Stored items from a collection
____
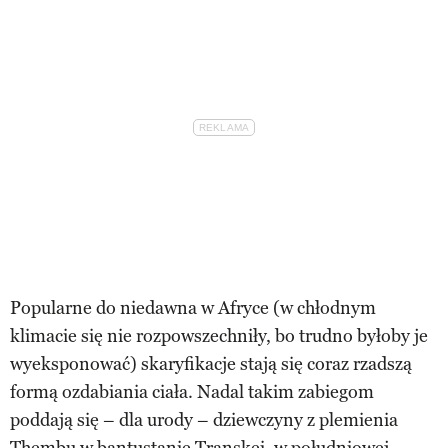
Popularne do niedawna w Afryce (w chłodnym
klimacie się nie rozpowszechniły, bo trudno byłoby je
wyeksponować) skaryfikacje stają się coraz rzadszą
formą ozdabiania ciała. Nadal takim zabiegom
poddają się – dla urody – dziewczyny z plemienia
Thembu w bantustanie Transkei, w południowej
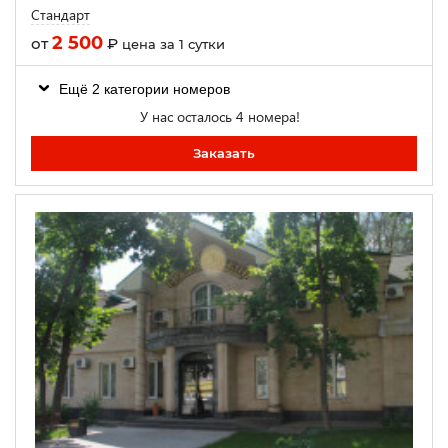
Стандарт
2 500
от
₽
цена за 1 сутки
Ещё 2 категории номеров
У нас осталось 4 номера!
Заказать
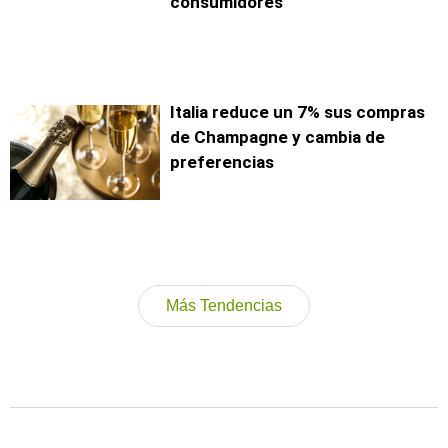
consumidores
Italia reduce un 7% sus compras
de Champagne y cambia de
preferencias
Más Tendencias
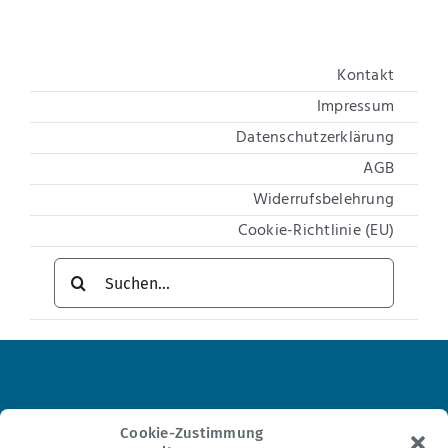
Kontakt
Impressum
Datenschutzerklärung
AGB
Widerrufsbelehrung
Cookie-Richtlinie (EU)
Suche
nach:
Institut für Hypnosetherapie
Cookie-Zustimmung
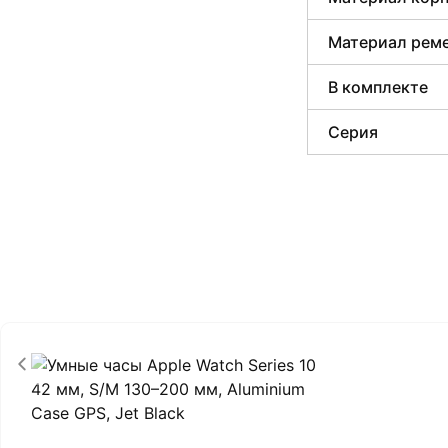
Материал рем
В комплекте
Серия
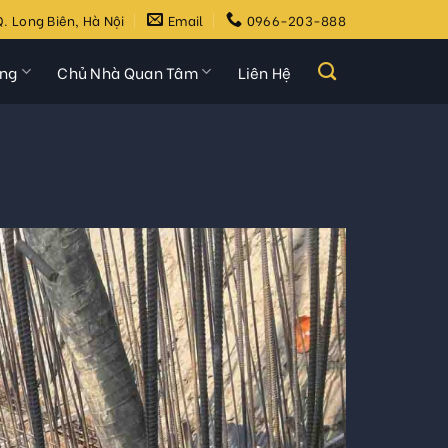
. Long Biên, Hà Nội
Email
0966-203-888
ựng
Chủ Nhà Quan Tâm
Liên Hệ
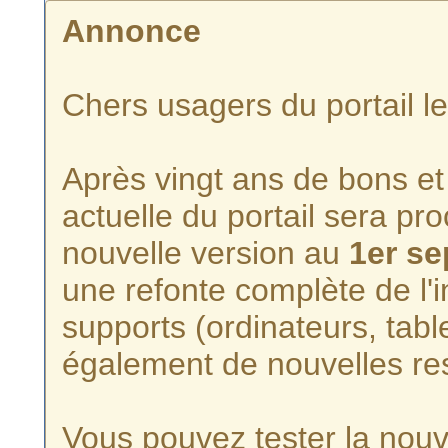
Annonce
Chers usagers du portail l
Après vingt ans de bons et 
actuelle du portail sera p
nouvelle version au
1er s
une refonte complète de l'i
supports (ordinateurs, tabl
également de nouvelles re
Vous pouvez tester la nouve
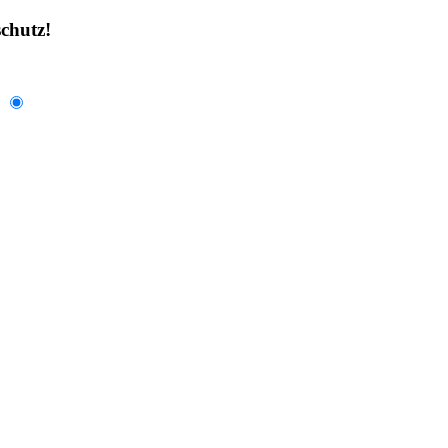
chutz!
.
____
Repeat the entries faithfully. Any picture gets left out.

Popularne do niedawna w Afryce (w chłodnym
klimacie się nie rozpowszechniły, bo trudno byłoby je
wyeksponować) skaryfikacje stają się coraz rzadszą
formą ozdabiania ciała. Nadal takim zabiegom
poddają się – dla urody – dziewczyny z plemienia
Thembu w bantustanie Transkei, w południowej
Стандарт
2 500
от
₽
цена за 1 сутки
Ещё 2 категории номеров
У нас осталось 4 номера!
Заказать
consumidores
Italia reduce un 7% sus compras
de Champagne y cambia de
preferencias
Más Tendencias
Kontakt
Impressum
Datenschutzerklärung
AGB
Widerrufsbelehrung
Cookie-Richtlinie (EU)
Suche
nach:
Institut für Hypnosetherapie
Cookie-Zustimmung
Материал рем
В комплекте
Серия
. Long Biên, Hà Nội
Email
0966-203-888
ựng
Chủ Nhà Quan Tâm
Liên Hệ
Annonce
Chers usagers du portail l
Après vingt ans de bons et 
actuelle du portail sera p
nouvelle version au
1er s
une refonte complète de l'i
supports (ordinateurs, tabl
également de nouvelles re
Vous pouvez tester la nouve
chutz!
.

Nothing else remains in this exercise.